Global OT cyber risk could top $329 billion, new report warns
A new study from Dragos and Marsh McLennan puts hard numbers on the global financial risk tied to OT cyber incidents. The 2025 OT Security Financial Risk Report estimates that the most extreme scenarios could place more than $329.5 billion at risk worldwide in a single year.
Insurance data shows $329.5B OT cyber risk
The analysis is built on a decade of insurance claims and incident data, modeled by Marsh McLennan’s Cyber Risk Intelligence Center. The dataset draws from one of the largest insurance claims repositories in the world and is independent of Dragos. This gives the findings weight in a space where OT-specific financial data has been scarce.
The report models three main financial scenarios. First, in a typical year where business interruption (BI) claims follow an OT incident, average risk could total $12.7 billion. When looking at all OT-related incidents, regardless of BI claims, the figure rises to $31.1 billion.
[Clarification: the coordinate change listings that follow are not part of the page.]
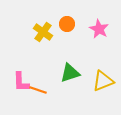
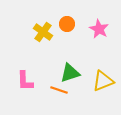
pink L-shape: moved 4 px right, 1 px up
orange line: moved 21 px right
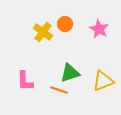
orange circle: moved 2 px left
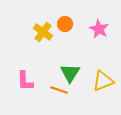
green triangle: rotated 40 degrees counterclockwise
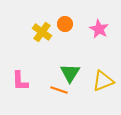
yellow cross: moved 1 px left
pink L-shape: moved 5 px left
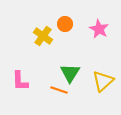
yellow cross: moved 1 px right, 4 px down
yellow triangle: rotated 20 degrees counterclockwise
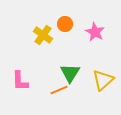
pink star: moved 4 px left, 3 px down
yellow cross: moved 1 px up
yellow triangle: moved 1 px up
orange line: rotated 42 degrees counterclockwise
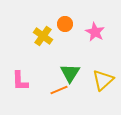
yellow cross: moved 1 px down
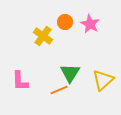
orange circle: moved 2 px up
pink star: moved 5 px left, 8 px up
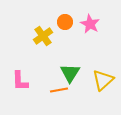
yellow cross: rotated 18 degrees clockwise
orange line: rotated 12 degrees clockwise
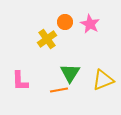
yellow cross: moved 4 px right, 3 px down
yellow triangle: rotated 20 degrees clockwise
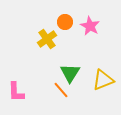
pink star: moved 2 px down
pink L-shape: moved 4 px left, 11 px down
orange line: moved 2 px right; rotated 60 degrees clockwise
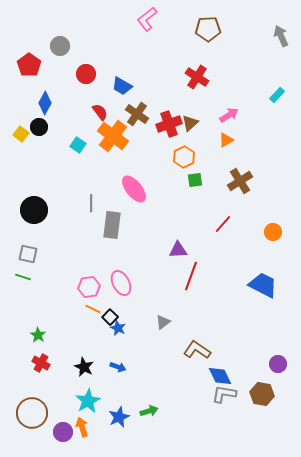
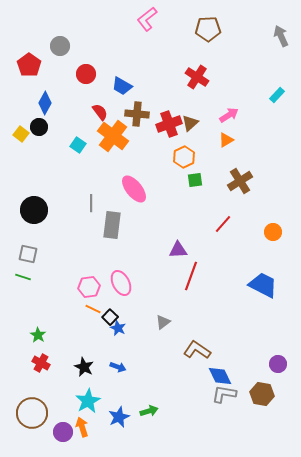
brown cross at (137, 114): rotated 30 degrees counterclockwise
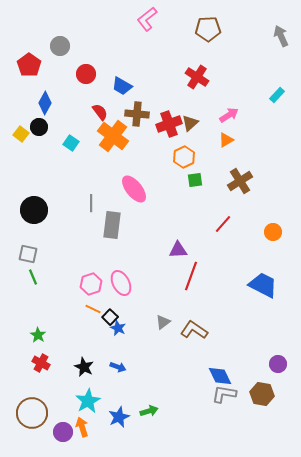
cyan square at (78, 145): moved 7 px left, 2 px up
green line at (23, 277): moved 10 px right; rotated 49 degrees clockwise
pink hexagon at (89, 287): moved 2 px right, 3 px up; rotated 10 degrees counterclockwise
brown L-shape at (197, 350): moved 3 px left, 20 px up
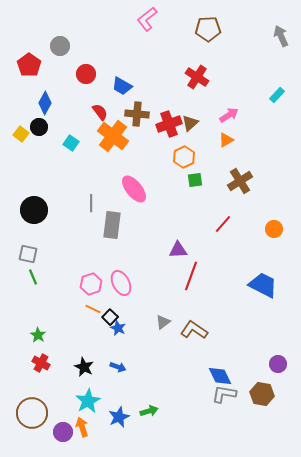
orange circle at (273, 232): moved 1 px right, 3 px up
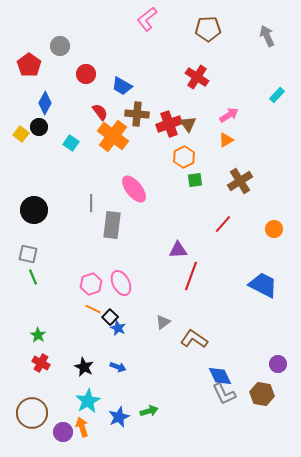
gray arrow at (281, 36): moved 14 px left
brown triangle at (190, 123): moved 2 px left, 1 px down; rotated 24 degrees counterclockwise
brown L-shape at (194, 330): moved 9 px down
gray L-shape at (224, 394): rotated 125 degrees counterclockwise
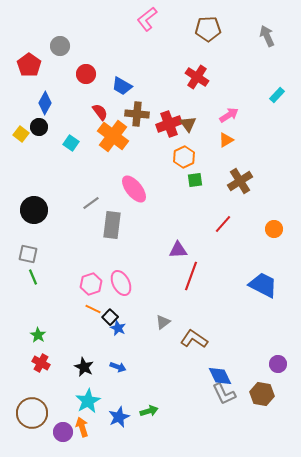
gray line at (91, 203): rotated 54 degrees clockwise
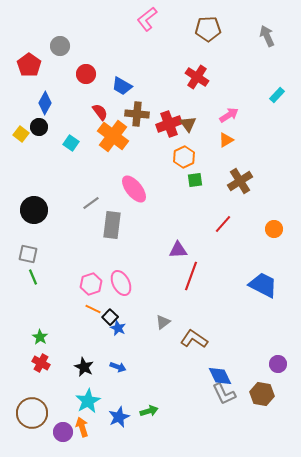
green star at (38, 335): moved 2 px right, 2 px down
For rare, high-impact “tail” events with a 0.4% likelihood in any given year, BI-related losses could reach $172.4 billion. When accounting for both direct and indirect costs, the total at risk in such a scenario could climb to $329.5 billion.
Indirect costs are a major driver of these numbers. The report finds that roughly 70% of OT-impacting breaches involve indirect effects, such as production halts triggered out of caution or failures in interconnected systems. These losses often grow over time and can exceed direct remediation costs, especially for larger organizations.
Global exposure across industries
While all sectors face increasing OT cyber risk, manufacturing emerges as one of the most exposed, with a 0.71% general likelihood of an incident in a given year and higher rates in subsectors like chemical manufacturing and pharmaceuticals. Utilities, oil and gas, construction, and building automation also feature prominently.
Geographically, North America and Europe show the highest OT event rates, though the report notes that underreporting remains an issue in regions with less mature regulatory or monitoring frameworks. Larger companies tend to face higher likelihood of incidents, partly due to their visibility and the complexity of their OT environments.
Risk reduction through critical controls
The second half of the study models how specific OT cybersecurity controls can reduce both the likelihood and severity of financial loss. Using the SANS ICS 5 Critical Controls as a baseline, Marsh McLennan’s analysis found measurable correlations between each control and reduced risk.
Incident response planning stands out, with a potential 18.46% reduction in financial risk. Defensible architecture and network visibility and monitoring follow closely at 17.09% and 16.47% respectively. Risk-based vulnerability management and secure remote access round out the list with reductions of 13.87% and 12.18%.
The report stresses that these controls are not purely additive, and their combined effect is difficult to model precisely. Still, the individual percentages give CISOs a data-driven way to prioritize investments, especially when budgets are constrained.
From risk estimates to strategy
The study’s core message is that OT cyber risk is both quantifiable and reducible. Knowing the scale of potential losses and which controls offer the highest return in avoided costs gives security leaders a stronger case for targeted investment.
For CISOs, the takeaway is twofold. First, OT-specific incident response planning should be at the top of the roadmap, integrated with engineering and operations teams and tested against realistic threat scenarios. Second, visibility into OT environments is no longer optional. Without continuous monitoring, it is impossible to detect early indicators, capture needed forensic data, or respond effectively when incidents occur.
The numbers in this report are large enough to make a financial impact on entire industries. Having independent insurance data to back OT security decisions turns those numbers into a lever for getting leadership buy-in.